CALGARY, Canada – Canadian Overseas Petroleum (COP) has signed an offshore Liberia asset acquisition agreement with ExxonMobil Exploration and Production Liberia.
Subject to approval from the National Oil Co. of Liberia (NOCAL), ExxonMobil will take a 70% operated interest in the PSC for the block immediately following COP’s acquisition of a 100% interest from the current owner, which was agreed in May. However, this has yet to be approved.
ExxonMobil will pay COP $55 million and also COP’s costs for the first well to be drilled on the block up to a maximum of $36 million.
If those costs turn out to be lower than $36 million, the balance will be directed toward COP’s costs for a second well, if drilled.
Additionally, ExxonMobil will pay COP’s share of joint venture costs estimated at roughly $6 million until completion of the first well. COP will have 30% of the block on closure of the transaction.
Block LB-13 covers around 2,400 sq km (926 sq mi). The PSC has an eight-year term, the second phase of which started in May.

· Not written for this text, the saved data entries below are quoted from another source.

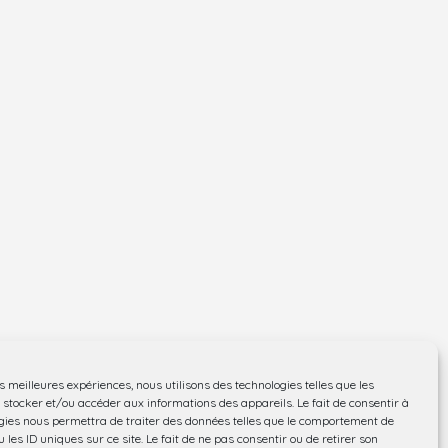
es meilleures expériences, nous utilisons des technologies telles que les
 stocker et/ou accéder aux informations des appareils. Le fait de consentir à
gies nous permettra de traiter des données telles que le comportement de
 les ID uniques sur ce site. Le fait de ne pas consentir ou de retirer son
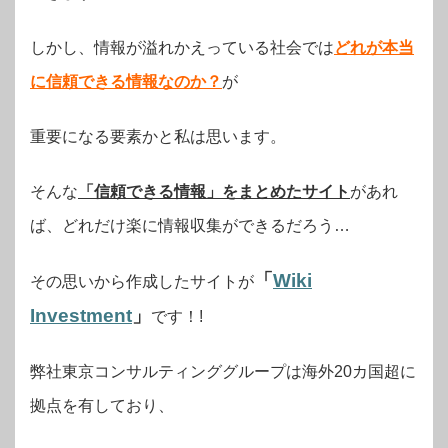
しかし、情報が溢れかえっている社会では
どれが本当
に信頼できる情報なのか？
が
重要になる要素かと私は思います。
そんな
「信頼できる情報」をまとめたサイト
があれ
ば、どれだけ楽に情報収集ができるだろう…
「
Wiki
その思いから作成したサイトが
Investment
」
です！!
弊社東京コンサルティンググループは海外20カ国超に
拠点を有しており、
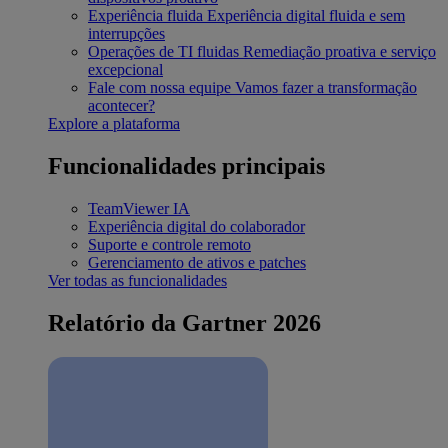
Experiência fluida
Experiência digital fluida e sem
interrupções
Operações de TI fluidas
Remediação proativa e serviço
excepcional
Fale com nossa equipe
Vamos fazer a transformação
acontecer?
Explore a plataforma
Funcionalidades principais
TeamViewer IA
Experiência digital do colaborador
Suporte e controle remoto
Gerenciamento de ativos e patches
Ver todas as funcionalidades
Relatório da Gartner 2026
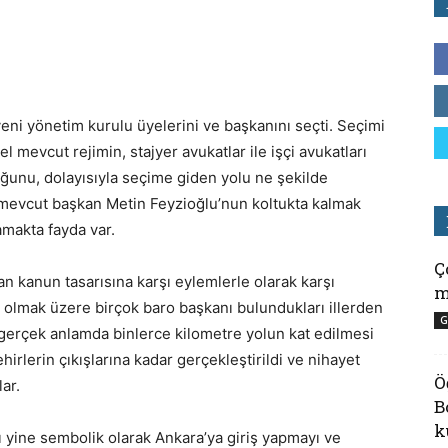
yeni yönetim kurulu üyelerini ve başkanını seçti. Seçimi
mevcut rejimin, stajyer avukatlar ile işçi avukatları
ğunu, dolayısıyla seçime giden yolu ne şekilde
n mevcut başkan Metin Feyzioğlu’nun koltukta kalmak
lamakta fayda var.
Ç
an kanun tasarısına karşı eylemlerle olarak karşı
m
a olmak üzere birçok baro başkanı bulundukları illerden
G
gerçek anlamda binlerce kilometre yolun kat edilmesi
rlerin çıkışlarına kadar gerçekleştirildi ve nihayet
Ö
ar.
B
k
ı yine sembolik olarak Ankara’ya giriş yapmayı ve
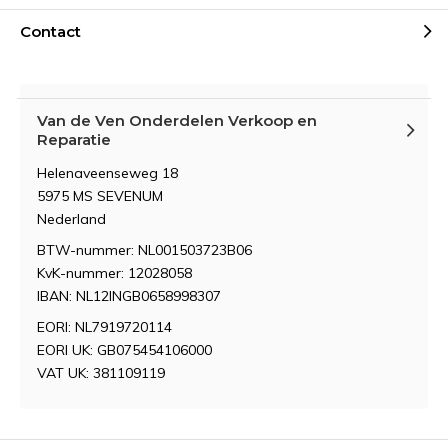
Contact
Van de Ven Onderdelen Verkoop en
Reparatie
Helenaveenseweg 18
5975 MS SEVENUM
Nederland
BTW-nummer: NL001503723B06
KvK-nummer: 12028058
IBAN: NL12INGB0658998307
EORI: NL7919720114
EORI UK: GB075454106000
VAT UK: 381109119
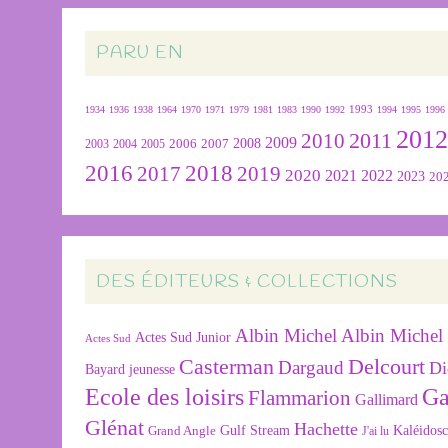
PARU EN
1934
1936
1938
1964
1970
1971
1979
1981
1983
1990
1992
1993
1994
1995
1996
201
2011
2010
2009
2007
2008
2004
2005
2006
2003
2016
2018
2019
2017
2020
2022
2021
2023
20
DES ÉDITEURS & COLLECTIONS
Albin Michel
Albin Michel 
Actes Sud Junior
Actes Sud
Delcourt
Casterman
Dargaud
Di
Bayard jeunesse
Ecole des loisirs
Ga
Flammarion
Gallimard
Glénat
Hachette
Gulf Stream
Kaléidos
Grand Angle
J'ai lu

A well must be drilled during both Phase 2 and Phase 3.
Last year, 2,200 sq km (849 sq mi) of long-offset 3D seismic was commissioned to evaluate the oil potential of the deepwater Cretaceous sands analogous to recent deepwater oil finds off Ghana and Sierra Leone.
This data was reviewed independently by DeGolyer and MacNaughton. Analysis revealed the potential for numerous Cretaceous turbidite sand stratigraphic traps. These exhibit strong seismic AVO anomalies and other DHIs that could indicate the presence of hydrocarbons.
D&M assesses prospective recoverable resources in the range 1.359 Bbbl to 3.829 Bbbl.